Ayna bakarken annem gelmişti aklıma ellerimi lavabonun yanlarına koyup yaslamıştım kendimi Damla 'nın kapıda günaydın demesiyle kendime geldim.
Uykulu bir şekilde kapıya yaşlanmış "Günaydın "
Gözünü ovuşturup "Bugün dersin yok mu senin ?"
"Var şimdi çıkıyorum " diyip yanından geçip odama girdim.
Arkamdan gelip,
"Iyimisin "
"Evet iyiyim sadece annem aklıma geldi"diyip yatağın üstüne oturdum .yanıma oturup gözlerime baktı.
"Benim güzel arkadaşım biliyorum ne desem boş ,düşünme desem bir işe yaramaz çünkü Rümeysa teyze senin tam kalbinde ne zaman aynada kendine baksan onu hatırlıyorsun çünkü onun aynısısın, onun bu dünyada kalan diğer yarısı gibisin,sadece senden mutlu olmanı istiyorum geçmişindeki o kötü olayları bir nebzede olsa unutması istiyorum tabi bu mümkünse ."

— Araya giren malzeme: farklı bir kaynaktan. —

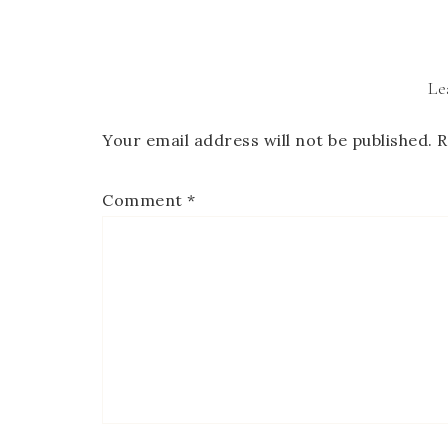
Le
Your email address will not be published.
R
Comment
*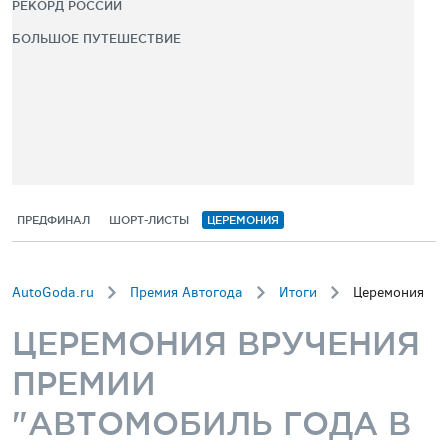
РЕКОРД РОССИИ
БОЛЬШОЕ ПУТЕШЕСТВИЕ
ПРЕДФИНАЛ
ШОРТ-ЛИСТЫ
ЦЕРЕМОНИЯ
AutoGoda.ru
Премия Автогода
Итоги
Церемония
ЦЕРЕМОНИЯ ВРУЧЕНИЯ
ПРЕМИИ
"АВТОМОБИЛЬ ГОДА В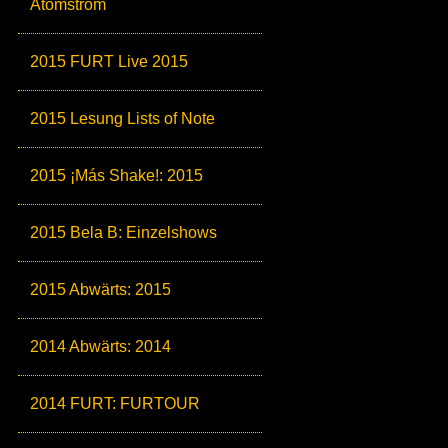
Atomstrom
2015 FURT Live 2015
2015 Lesung Lists of Note
2015 ¡Más Shake!: 2015
2015 Bela B: Einzelshows
2015 Abwärts: 2015
2014 Abwärts: 2014
2014 FURT: FURTOUR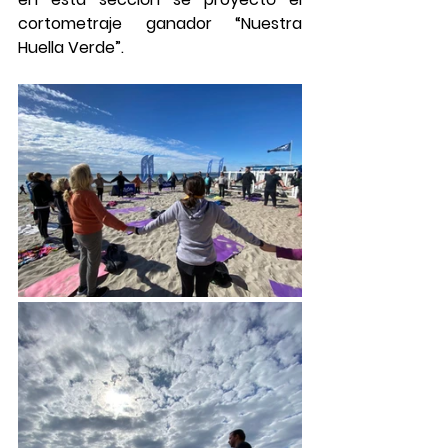
cortometraje ganador “Nuestra 
Huella Verde”.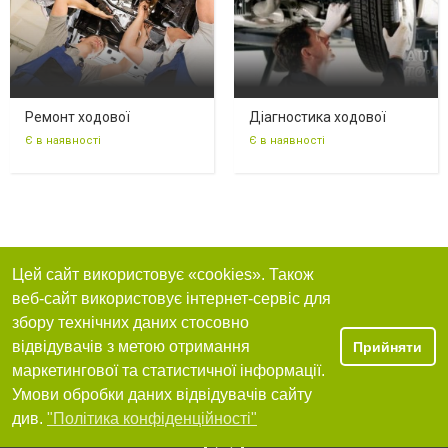
Ремонт ходової
Діагностика ходової
Є в наявності
Є в наявності
Цей сайт використовує «cookies». Також
веб-сайт використовує інтернет-сервіс для
збору технічних даних стосовно
відвідувачів з метою отримання
Прийняти
маркетингової та статистичної інформації.
Умови обробки даних відвідувачів сайту
див.
"Політика конфіденційності"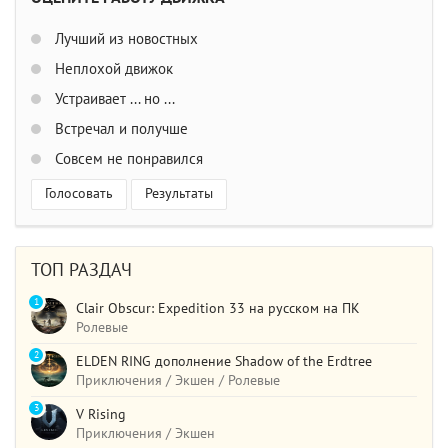
Лучший из новостных
Неплохой движок
Устраивает ... но ...
Встречал и получше
Совсем не понравился
Голосовать
Результаты
ТОП РАЗДАЧ
1
Clair Obscur: Expedition 33 на русском на ПК
Ролевые
2
ELDEN RING дополнение Shadow of the Erdtree
Приключения / Экшен / Ролевые
3
V Rising
Приключения / Экшен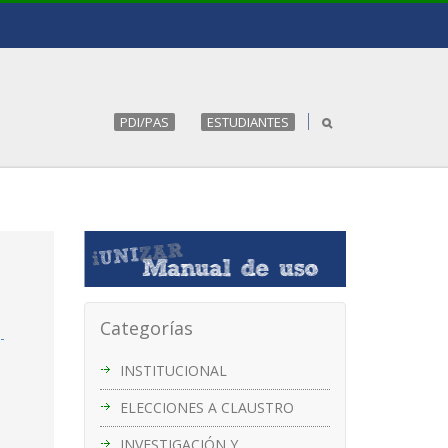
PDI/PAS
ESTUDIANTES
Categorías
-
INSTITUCIONAL
ELECCIONES A CLAUSTRO
INVESTIGACIÓN Y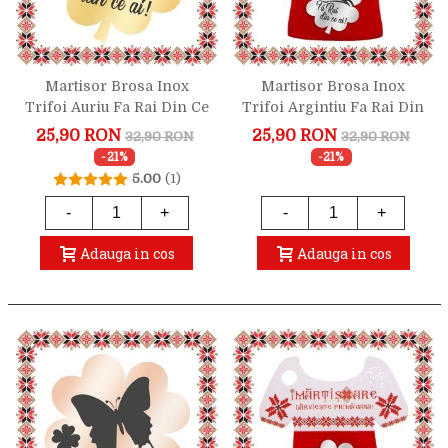
Martisor Brosa Inox
Martisor Brosa Inox
Trifoi Auriu Fa Rai Din Ce
Trifoi Argintiu Fa Rai Din
Ai
Ce Ai
25,90 RON
25,90 RON
32,90 RON
32,90 RON
-21%
-21%
5.00
(1)
-
+
-
+
Adauga in cos
Adauga in cos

Ona bakip tebessüm ettim"keşke böyle bir şey olabilse geçmişimizdeki kötü anılarımızdan kurtulabilsek ama bu tıbben mümkün değil "diyip ona kocaman sarıldım başımı omzuna yaslayıp "hep benim arkadaşım ol olur mu?"
Hafiften kıkırdayip " Kusura bakma hep senin arkadaşın olamam daha yan komşunun arkadaşıda olmam gerek" diyip güldü
Daha da sarılıp "bırakmam ki" dedim.
"Okula geç kalıyorsun hemen üstünü giy bende sana tost yapim."diyip ayağa kalktı. Yüzüme bakıp "sen çok güçlü bir kızsın ve şimdi olmazsa bile ilerde çok mutlu bir hayatın olacak "diyip yanağımı okşayıp mutfağa gitti bende hemen kalkıp gardıroptan siyah jeanimi ve kahverengi kazağımı çıkartıp hızlıca giyindim aynanın karşısına geçip kuruyan dudaklarıma nemlendirici sürüp odadan ayrıldım.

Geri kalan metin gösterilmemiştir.